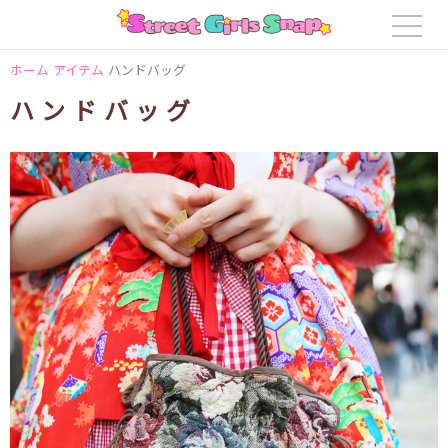
ホーム
アイテム
ハンドバッグ
ハンドバッグ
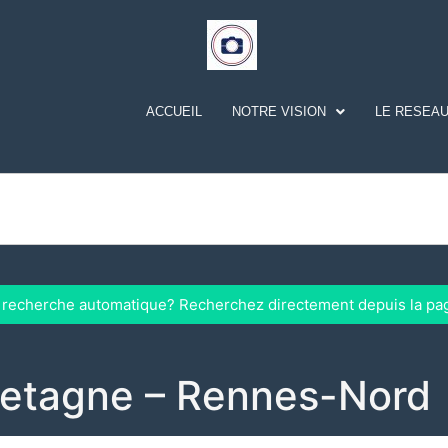
ACCUEIL
NOTRE VISION
LE RESEAU
a recherche automatique? Recherchez directement depuis la pa
etagne – Rennes-Nord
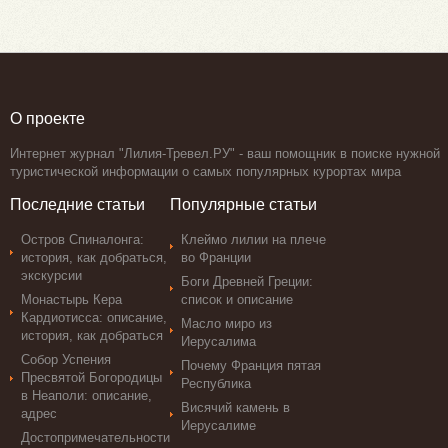
О проекте
Интернет журнал "Лилия-Тревел.РУ" - ваш помощник в поиске нужной
туристической информации о самых популярных курортах мира
Последние статьи
Популярные статьи
Остров Спиналонга:
Клеймо лилии на плече
история, как добраться,
во Франции
экскурсии
Боги Древней Греции:
Монастырь Кера
список и описание
Кардиотисса: описание,
Масло миро из
история, как добраться
Иерусалима
Собор Успения
Почему Франция пятая
Пресвятой Богородицы
Республика
в Неаполи: описание,
Висячий камень в
адрес
Иерусалиме
Достопримечательности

REQUIREMENT.
Copy all lines of the listing above that contain the string "статьи".

WRITTEN ANSWER.
Последние статьи
Популярные статьи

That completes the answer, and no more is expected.